- Poster
- 東京無国籍少女
- Directed by: Mamoru Oshii
- Screenplay by: Kei Yamamura
- Story by: Kentarô Yamagishi
- Produced by: Gaku Kawasaki
- Starring: Nana Seino; Hirotarō Honda;
- Cinematography: Mitsuo Matoba
- Edited by: Atsuki Sato
- Music by: Shûhei Kamimura
- Distributed by: Toei Company
- Release date: July 25, 2015;
- Running time: 85 minutes
- Country: Japan
- Language: Japanese

= Tōkyō Mukokuseki Shōjo =

Tōkyō Mukokuseki Shōjo (東京無国籍少女) (also known as Nowhere Girl) is a Japanese suspense thriller film directed by Mamoru Oshii.
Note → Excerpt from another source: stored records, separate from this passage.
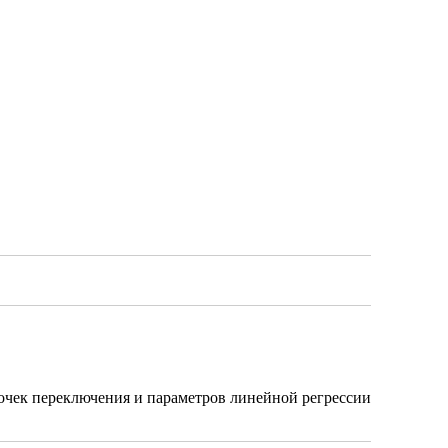
очек переключения и параметров линейной регрессии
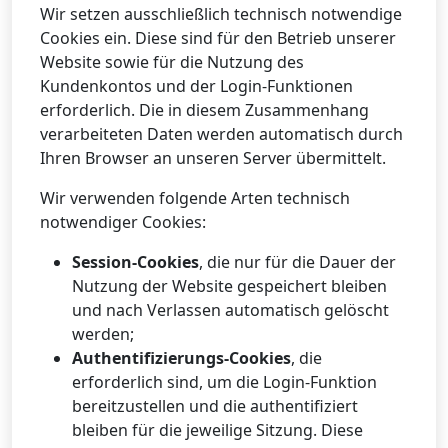
Wir setzen ausschließlich technisch notwendige
Cookies ein. Diese sind für den Betrieb unserer
Website sowie für die Nutzung des
Kundenkontos und der Login-Funktionen
erforderlich. Die in diesem Zusammenhang
verarbeiteten Daten werden automatisch durch
Ihren Browser an unseren Server übermittelt.
Wir verwenden folgende Arten technisch
notwendiger Cookies:
Session-Cookies
, die nur für die Dauer der
Nutzung der Website gespeichert bleiben
und nach Verlassen automatisch gelöscht
werden;
Authentifizierungs-Cookies
, die
erforderlich sind, um die Login-Funktion
bereitzustellen und die authentifiziert
bleiben für die jeweilige Sitzung. Diese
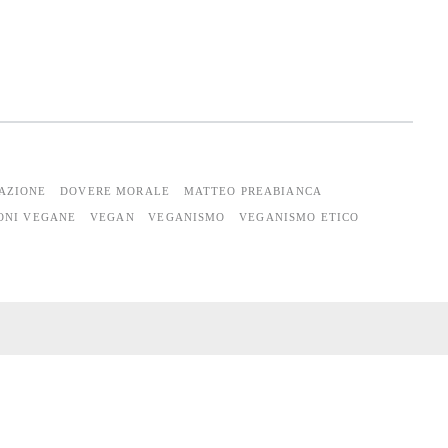
AZIONE
DOVERE MORALE
MATTEO PREABIANCA
ONI VEGANE
VEGAN
VEGANISMO
VEGANISMO ETICO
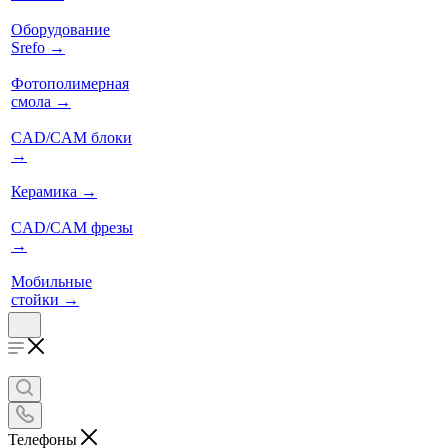
Оборудование
Srefo
→
Фотополимерная
смола
→
CAD/CAM блоки
→
Керамика
→
CAD/CAM фрезы
→
Мобильные
стойки
→
Телефоны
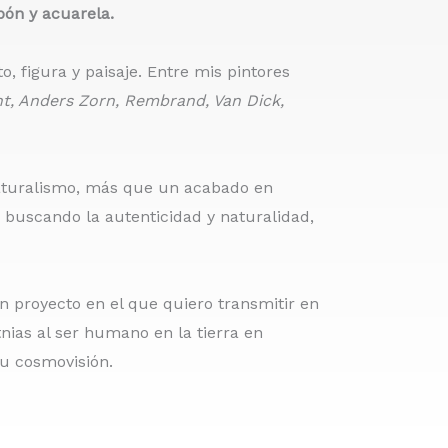
rbón y acuarela.
, figura y paisaje. Entre mis pintores
nt, Anders Zorn, Rembrand, Van Dick,
naturalismo, más que un acabado en
r buscando la autenticidad y naturalidad,
un proyecto en el que quiero transmitir en
tnias al ser humano en la tierra en
su cosmovisión.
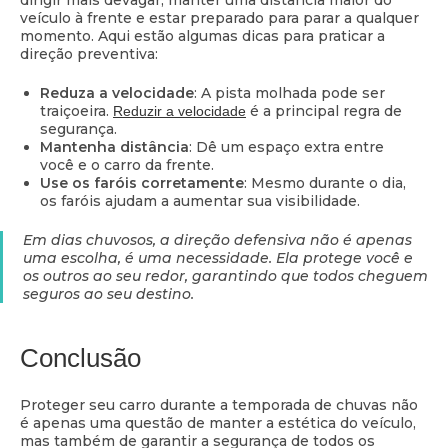
veículo à frente e estar preparado para parar a qualquer
momento. Aqui estão algumas dicas para praticar a
direção preventiva:
Reduza a velocidade
: A pista molhada pode ser
traiçoeira.
é a principal regra de
Reduzir a velocidade
segurança.
Mantenha distância
: Dê um espaço extra entre
você e o carro da frente.
Use os faróis corretamente
: Mesmo durante o dia,
os faróis ajudam a aumentar sua visibilidade.
Em dias chuvosos, a direção defensiva não é apenas
uma escolha, é uma necessidade. Ela protege você e
os outros ao seu redor, garantindo que todos cheguem
seguros ao seu destino.
Conclusão
Proteger seu carro durante a temporada de chuvas não
é apenas uma questão de manter a estética do veículo,
mas também de garantir a segurança de todos os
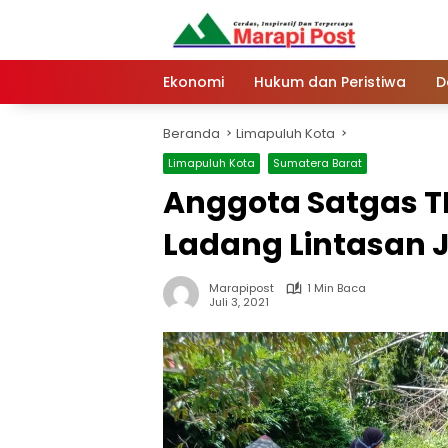
Langsung
ke
konten
Ekonomi
Hukum dan Peristiwa
D
Beranda
Limapuluh Kota
Limapuluh Kota
Sumatera Barat
Anggota Satgas T
Ladang Lintasan 
Marapipost
1 Min Baca
Juli 3, 2021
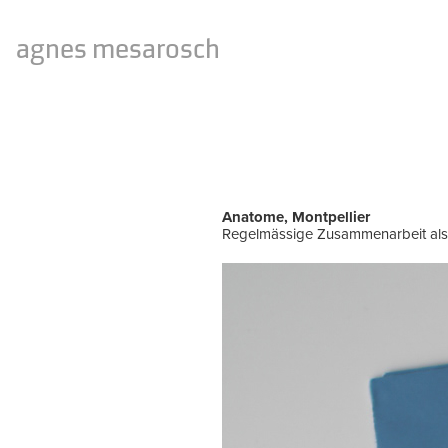
agnes mesarosch
Anatome, Montpellier
Regelmässige Zusammenarbeit als F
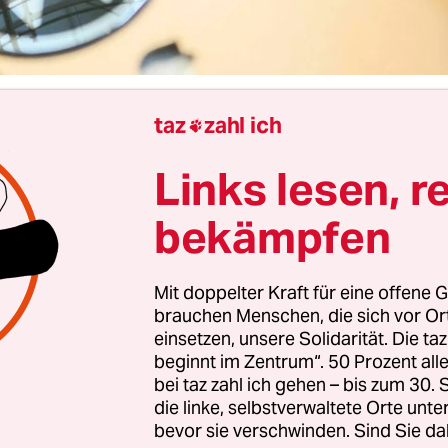
taz
zahl ich

VW-Konzern
hat im zweiten Quartal einen deutli
ruch verzeichnet. Nach Steuern verdienten die
Links lesen, r
 mit 2,29 Milliarden Euro gut ein Drittel weniger
, wie sie mitteilten. Grund war unter anderem das
bekämpfen
n im Tagesgeschäft bei den teuren Marken Pors
die Zölle in den USA.
Mit doppelter Kraft für eine offene G
brauchen Menschen, die sich vor O
Milliarden Euro kosteten den Konzern die Einfuhrz
einsetzen, unsere Solidarität. Die ta
beginnt im Zentrum“. 50 Prozent a
tos werden dort seit April 27,5 Prozent Zoll erho
bei taz zahl ich gehen – bis zum 30
auch die Verkaufszahlen einbrechen – um 16 Proz
die linke, selbstverwaltete Orte unte
em hohe Umbaukosten sowie den derzeit guten 
bevor sie verschwinden. Sind Sie da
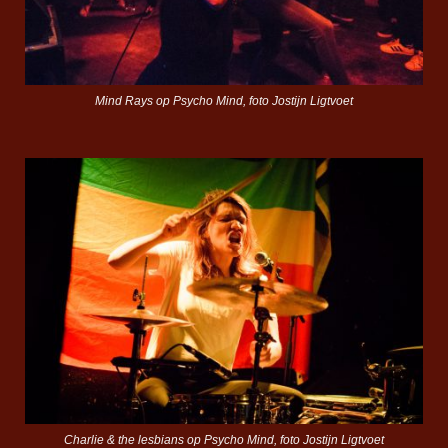
Mind Rays op Psycho Mind, foto Jostijn Ligtvoet
Charlie & the lesbians op Psycho Mind, foto Jostijn Ligtvoet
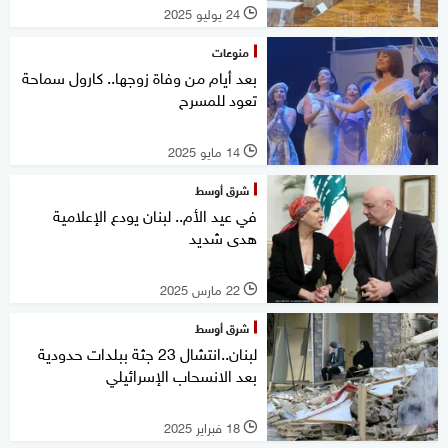
24 يوليو 2025
l
منوعات
بعد أيام من وفاة زوجها.. كارول سماحة
تعود للمسرح
14 مايو 2025
l
شرق أوسط
في عيد الأم.. لبنان يودع الإعلامية
هدى شديد
22 مارس 2025
l
شرق أوسط
لبنان..انتشال 23 جثة ببلدات حدودية
بعد الانسحاب الإسرائيلي
18 فبراير 2025
l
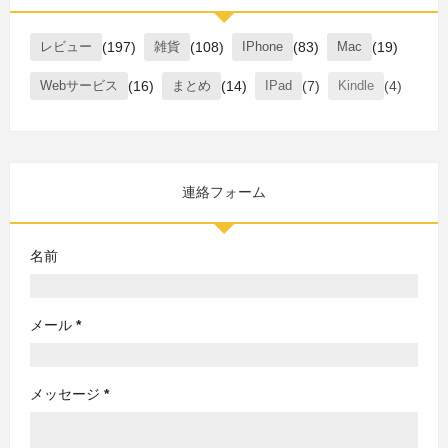
レビュー
(197)
雑貨
(108)
IPhone
(83)
Mac
(19)
Webサービス
(16)
まとめ
(14)
IPad
(7)
Kindle
(4)
連絡フォーム
名前
メール
*
メッセージ
*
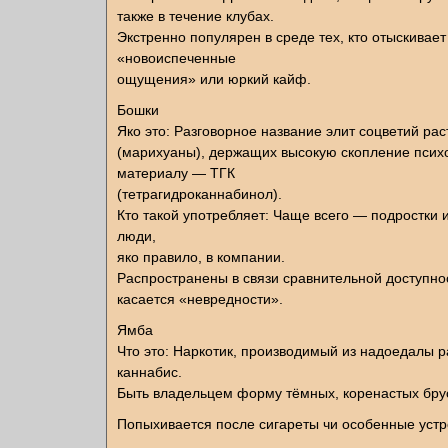
также в течение клубах.
Экстренно популярен в среде тех, кто отыскивает
«новоиспеченные
ощущения» или юркий кайф.
Бошки
Яко это: Разговорное название элит соцветий рас
(марихуаны), держащих высокую скопление псих
материалу — ТГК
(тетрагидроканнабинол).
Кто такой употребляет: Чаще всего — подростки
люди,
яко правило, в компании.
Распространены в связи сравнительной доступно
касается «невредности».
Ямба
Что это: Наркотик, производимый из надоедалы 
каннабис.
Быть владельцем форму тёмных, коренастых бру
Попыхивается после сигареты чи особенные устр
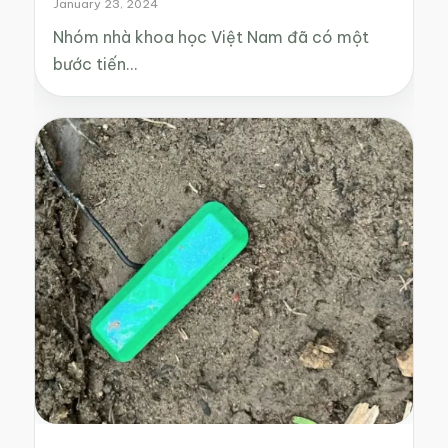
January 23, 2024
Nhóm nhà khoa học Việt Nam đã có một
bước tiến…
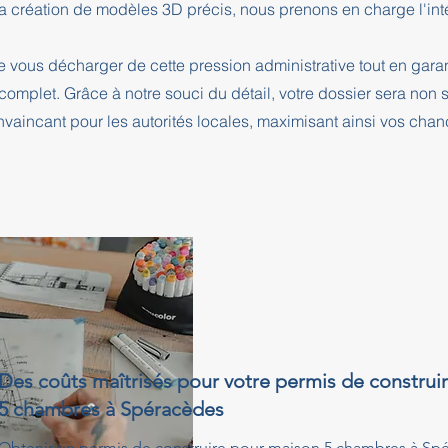
a création de modèles 3D précis, nous prenons en charge l'intég
e vous décharger de cette pression administrative tout en ga
complet. Grâce à notre souci du détail, votre dossier sera no
nvaincant pour les autorités locales, maximisant ainsi vos cha
Des coûts maîtrisés pour votre permis de construi
5 chambres à Spéracèdes
Obtenir un permis de construire pour maison 5 chambres à Sp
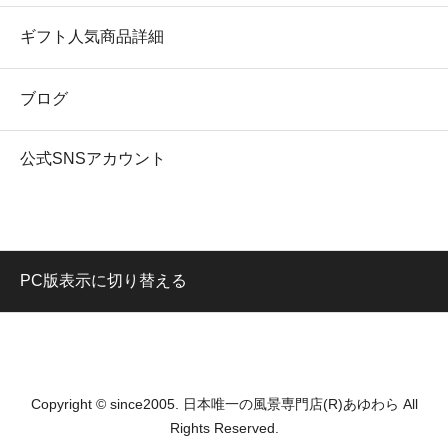
ギフト人気商品詳細
ブログ
公式SNSアカウント
PC版表示に切り替える
Copyright © since2005. 日本唯一の風景専門店(R)あゆわら All
Rights Reserved.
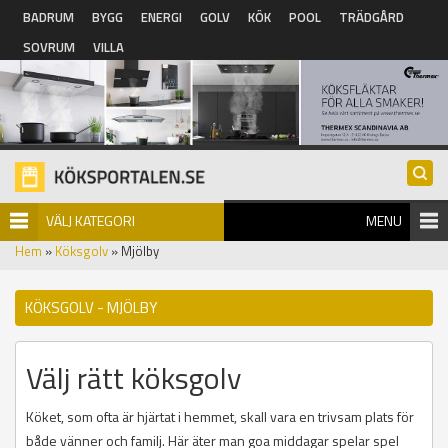
Hoppa till huvudinnehåll
BADRUM
BYGG
ENERGI
GOLV
KÖK
POOL
TRÄDGÅRD
SOVRUM
VILLA
VÄLJ KATEGORI
MENU
Hem
»
Köksgolv
» Mjölby
KÖKSGOLV - MJÖLBY
Välj rätt köksgolv
Köket, som ofta är hjärtat i hemmet, skall vara en trivsam plats för
både vänner och familj. Här äter man goa middagar spelar spel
It was released on July 25, 2015, in Japan.

==Plot==
A strange girl feels that she is out of place in her school. The people around her are also strange. The Russian military attacks the school and she kills them with an AK-74. She wakes up to find that it was a dream, and the school is actually a refugee camp, she is a soldier, and Japan has been invaded by Russia.

==Cast==
- Nana Seino as Ai
- Nobuaki Kaneko
- Lily
- Hirotarō Honda

==Reception==
The film was panned by audiences, earning 2.43/5 stars on Yahoo Movies Japan and 2.5/5 stars on Eiga.com, with viewers citing the nonsensical story and bad acting as its biggest problems while praising its visuals. ScreenAnarchy stated: "Once again, Oshii Mamoru has made a film which is mostly for himself, treading ground he has covered before in other (and sometimes better) films. But as his reality-addled puzzles go, this one is actually pretty straightforward, and not too hard to solve. Most fans of his work will probably be pleased."